* Activity
An exact retyping of all lines below is the answer; pictures do not belong in it.

* Materials provided
▬▬▬▬▬▬

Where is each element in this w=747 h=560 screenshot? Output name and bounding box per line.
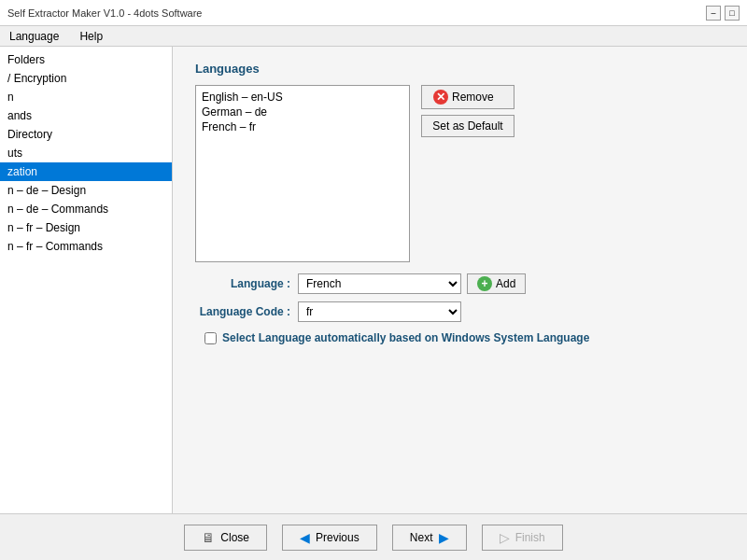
close-button[interactable]: 🖥 Close (184, 525, 267, 551)
language-code-label: Language Code : (195, 305, 298, 318)
sidebar-item-n-fr-design[interactable]: n – fr – Design (0, 218, 172, 237)
menu-language[interactable]: Language (4, 28, 64, 45)
sidebar-item-folders[interactable]: Folders (0, 50, 172, 69)
language-code-row: Language Code : fr en-US de (195, 301, 725, 322)
side-buttons: ✕ Remove Set as Default (421, 85, 514, 262)
finish-icon: ▷ (500, 530, 510, 545)
language-select[interactable]: French English German Spanish Italian (298, 273, 461, 294)
auto-language-checkbox[interactable] (204, 332, 217, 344)
finish-label: Finish (515, 531, 545, 544)
menu-help[interactable]: Help (74, 28, 108, 45)
next-icon: ▶ (439, 530, 449, 545)
title-bar: Self Extractor Maker V1.0 - 4dots Softwa… (0, 0, 747, 26)
sidebar-item-directory[interactable]: Directory (0, 125, 172, 144)
sidebar-item-security[interactable]: / Encryption (0, 69, 172, 88)
add-icon: + (477, 276, 492, 291)
lang-entry-de[interactable]: German – de (200, 105, 405, 119)
content-area: Languages English – en-US German – de Fr… (173, 47, 747, 513)
lang-entry-en[interactable]: English – en-US (200, 90, 405, 105)
window-controls: – □ (706, 6, 740, 21)
section-title: Languages (195, 62, 725, 76)
languages-row: English – en-US German – de French – fr … (195, 85, 725, 262)
remove-label: Remove (452, 91, 494, 104)
maximize-button[interactable]: □ (725, 6, 740, 21)
next-button[interactable]: Next ▶ (392, 525, 467, 551)
next-label: Next (410, 531, 433, 544)
window-title: Self Extractor Maker V1.0 - 4dots Softwa… (7, 7, 202, 19)
sidebar-item-uts[interactable]: uts (0, 144, 172, 162)
previous-button[interactable]: ◀ Previous (282, 525, 377, 551)
sidebar-item-localization[interactable]: zation (0, 162, 172, 181)
add-label: Add (496, 277, 515, 290)
close-icon: 🖥 (202, 530, 215, 545)
lang-entry-fr[interactable]: French – fr (200, 119, 405, 134)
main-content: Folders / Encryption n ands Directory ut… (0, 47, 747, 513)
sidebar-item-n-fr-commands[interactable]: n – fr – Commands (0, 237, 172, 256)
menu-bar: Language Help (0, 26, 747, 47)
language-row: Language : French English German Spanish… (195, 273, 725, 294)
set-default-button[interactable]: Set as Default (421, 115, 514, 137)
remove-icon: ✕ (433, 90, 448, 105)
sidebar-item-n-de-commands[interactable]: n – de – Commands (0, 200, 172, 218)
sidebar-item-n-de-design[interactable]: n – de – Design (0, 181, 172, 200)
language-label: Language : (195, 277, 298, 290)
language-code-select[interactable]: fr en-US de (298, 301, 461, 322)
previous-icon: ◀ (300, 530, 310, 545)
languages-listbox[interactable]: English – en-US German – de French – fr (195, 85, 410, 262)
previous-label: Previous (316, 531, 359, 544)
auto-language-label[interactable]: Select Language automatically based on W… (222, 331, 589, 344)
close-label: Close (220, 531, 249, 544)
bottom-bar: 🖥 Close ◀ Previous Next ▶ ▷ Finish (0, 513, 747, 560)
finish-button[interactable]: ▷ Finish (482, 525, 563, 551)
remove-button[interactable]: ✕ Remove (421, 85, 514, 109)
add-button[interactable]: + Add (467, 273, 526, 294)
sidebar-item-n[interactable]: n (0, 88, 172, 106)
auto-language-row: Select Language automatically based on W… (204, 331, 725, 344)
sidebar-item-commands[interactable]: ands (0, 106, 172, 125)
minimize-button[interactable]: – (706, 6, 721, 21)
sidebar: Folders / Encryption n ands Directory ut… (0, 47, 173, 513)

▬▬▬▬▬▬

* Your solution
Where is each element in this w=747 h=560 screenshot? Output name and bounding box per line.
close-button[interactable]: 🖥 Close (184, 525, 267, 551)
language-code-label: Language Code : (195, 305, 298, 318)
sidebar-item-n-fr-design[interactable]: n – fr – Design (0, 218, 172, 237)
menu-language[interactable]: Language (4, 28, 64, 45)
sidebar-item-folders[interactable]: Folders (0, 50, 172, 69)
language-code-row: Language Code : fr en-US de (195, 301, 725, 322)
side-buttons: ✕ Remove Set as Default (421, 85, 514, 262)
finish-icon: ▷ (500, 530, 510, 545)
language-select[interactable]: French English German Spanish Italian (298, 273, 461, 294)
auto-language-checkbox[interactable] (204, 332, 217, 344)
finish-label: Finish (515, 531, 545, 544)
menu-help[interactable]: Help (74, 28, 108, 45)
next-icon: ▶ (439, 530, 449, 545)
title-bar: Self Extractor Maker V1.0 - 4dots Softwa… (0, 0, 747, 26)
sidebar-item-directory[interactable]: Directory (0, 125, 172, 144)
sidebar-item-security[interactable]: / Encryption (0, 69, 172, 88)
add-icon: + (477, 276, 492, 291)
lang-entry-de[interactable]: German – de (200, 105, 405, 119)
content-area: Languages English – en-US German – de Fr… (173, 47, 747, 513)
lang-entry-en[interactable]: English – en-US (200, 90, 405, 105)
window-controls: – □ (706, 6, 740, 21)
section-title: Languages (195, 62, 725, 76)
languages-row: English – en-US German – de French – fr … (195, 85, 725, 262)
remove-label: Remove (452, 91, 494, 104)
maximize-button[interactable]: □ (725, 6, 740, 21)
next-button[interactable]: Next ▶ (392, 525, 467, 551)
next-label: Next (410, 531, 433, 544)
window-title: Self Extractor Maker V1.0 - 4dots Softwa… (7, 7, 202, 19)
sidebar-item-uts[interactable]: uts (0, 144, 172, 162)
previous-button[interactable]: ◀ Previous (282, 525, 377, 551)
sidebar-item-localization[interactable]: zation (0, 162, 172, 181)
add-label: Add (496, 277, 515, 290)
close-icon: 🖥 (202, 530, 215, 545)
lang-entry-fr[interactable]: French – fr (200, 119, 405, 134)
main-content: Folders / Encryption n ands Directory ut… (0, 47, 747, 513)
sidebar-item-n-fr-commands[interactable]: n – fr – Commands (0, 237, 172, 256)
menu-bar: Language Help (0, 26, 747, 47)
language-row: Language : French English German Spanish… (195, 273, 725, 294)
set-default-button[interactable]: Set as Default (421, 115, 514, 137)
remove-icon: ✕ (433, 90, 448, 105)
sidebar-item-n-de-commands[interactable]: n – de – Commands (0, 200, 172, 218)
sidebar-item-n-de-design[interactable]: n – de – Design (0, 181, 172, 200)
language-label: Language : (195, 277, 298, 290)
language-code-select[interactable]: fr en-US de (298, 301, 461, 322)
previous-icon: ◀ (300, 530, 310, 545)
languages-listbox[interactable]: English – en-US German – de French – fr (195, 85, 410, 262)
previous-label: Previous (316, 531, 359, 544)
auto-language-label[interactable]: Select Language automatically based on W… (222, 331, 589, 344)
close-label: Close (220, 531, 249, 544)
bottom-bar: 🖥 Close ◀ Previous Next ▶ ▷ Finish (0, 513, 747, 560)
finish-button[interactable]: ▷ Finish (482, 525, 563, 551)
remove-button[interactable]: ✕ Remove (421, 85, 514, 109)
add-button[interactable]: + Add (467, 273, 526, 294)
sidebar-item-n[interactable]: n (0, 88, 172, 106)
auto-language-row: Select Language automatically based on W… (204, 331, 725, 344)
sidebar-item-commands[interactable]: ands (0, 106, 172, 125)
minimize-button[interactable]: – (706, 6, 721, 21)
sidebar: Folders / Encryption n ands Directory ut… (0, 47, 173, 513)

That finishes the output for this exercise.